The Power of Self-Talk, Rest, and Collective Action
[28:38–32:10]
- Becoming aware of internal narratives and self-talk is a subtle but powerful tool for sustaining mental health.
- Tangible advice: embrace honesty in storytelling (for both individual and organizational health) and simple grounding techniques.
Rhea Wong [28:38]:
"Even if I'm sitting and resting, but I'm internally berating myself, that's actually not that helpful either."
Notable Quotes & Memorable Moments
-
On Funding Fatigue:
April Walker [05:52]:
"It's not trendy to support black women and girls at the moment. And so as Lauren and I are working on grants and engaging funders, we're yelling into the abyss."
-
On Sustainability:
Lauren Carson [14:21]:
"Creating that sustainability within an organization can create such expansiveness, such dreaming and can make sure that the foundation of the organization is mentally healthy and well."
-
On Resilience:
Lauren Carson [19:03]:
"Resilience... is not getting to that place where we're healing and we're recovering. And that looks like embedding new practices. Mindset shifts internally but also societally."
-
On Generational Healing:
April Walker [21:45]:
"For me the ongoing lesson, like the forever learning is to be soft, is to give myself a break. Is to rest... My mother doesn't have a definition for recovering and healing. And so the generation that I'm in and learned that we're learning this in real time, trying to apply this in real time when the systems around us don't give a darn."

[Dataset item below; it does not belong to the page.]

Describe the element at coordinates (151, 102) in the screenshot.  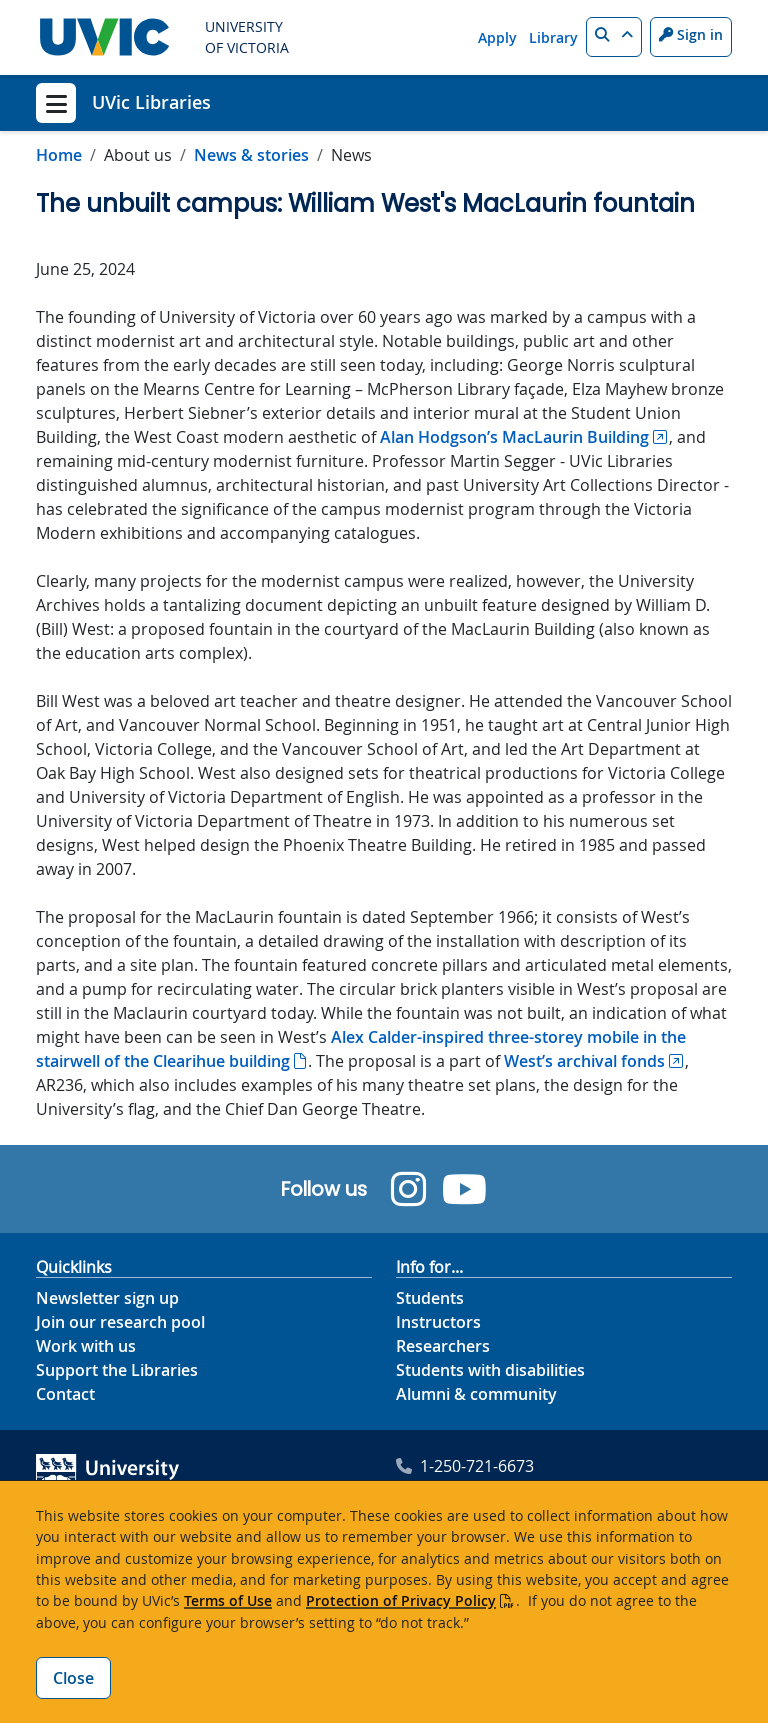 I see `UVic Libraries [UVic Libraries home link]` at that location.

Timestamps for Important Segments
- 01:34: Introduction to Black Girls Smile and its work.
- 02:32: Societal pressures’ impact on Black women’s and girls’ mental health.
- 04:35: Lack of sustained funding and performative philanthropy.
- 06:14: Collaboration, competition, and new funding models.
- 09:12: Role of funding intermediaries and cohort models.
- 12:35: The problem of information asymmetry in grantmaking.
- 14:21: How transparency from funders directly affects nonprofit leaders’ mental health.
- 19:03: The complex meaning of resilience and its impact on Black girls.
- 21:45: Intergenerational challenges in redefining self-care and strength.
- 25:15: Practical mental health strategies for nonprofit leaders.
- 29:40: Call to action for Mental Health Awareness Month.
- 30:50: The power of mindful breathing as a grounding practice.
Tangible Takeaways & Calls to Action
- Honest Storytelling:
Use Mental Health Awareness Month to tell authentic, year-round stories of need and impact—not just during the campaign. Invite dialogue and community input. (April Walker [29:40])
- Intentional Breathing:
Practice grounding techniques like box breathing, individually and in teams, to support mental health. (Lauren Carson [30:50])
- Rest and Boundaries:
Embrace micro-rests and delegate where possible. Prioritize small, manageable goals over exhaustive to-do lists. (Lauren Carson [25:15])
- Modeling Wellness:
Leaders: lead by example. Show that wellness and asking for support are valued and normalized. (April Walker [27:14])
- Challenge Toxic Resilience:
Shift the conversation toward recovery and healing, not just endurance, and model this for the next generation.
Final Thoughts
This episode challenges listeners to recognize the unspoken mental health burdens facing Black women and girls, especially within nonprofit leadership. Through transparency, authentic relationships, and collective care, nonprofits can resist harmful funding dynamics and begin to heal generational wounds. As Mental Health Awareness Month unfolds, the panel reminds us: the power for change begins with honest conversations, small sustainable practices, and the courage to imagine a different, healthier normal.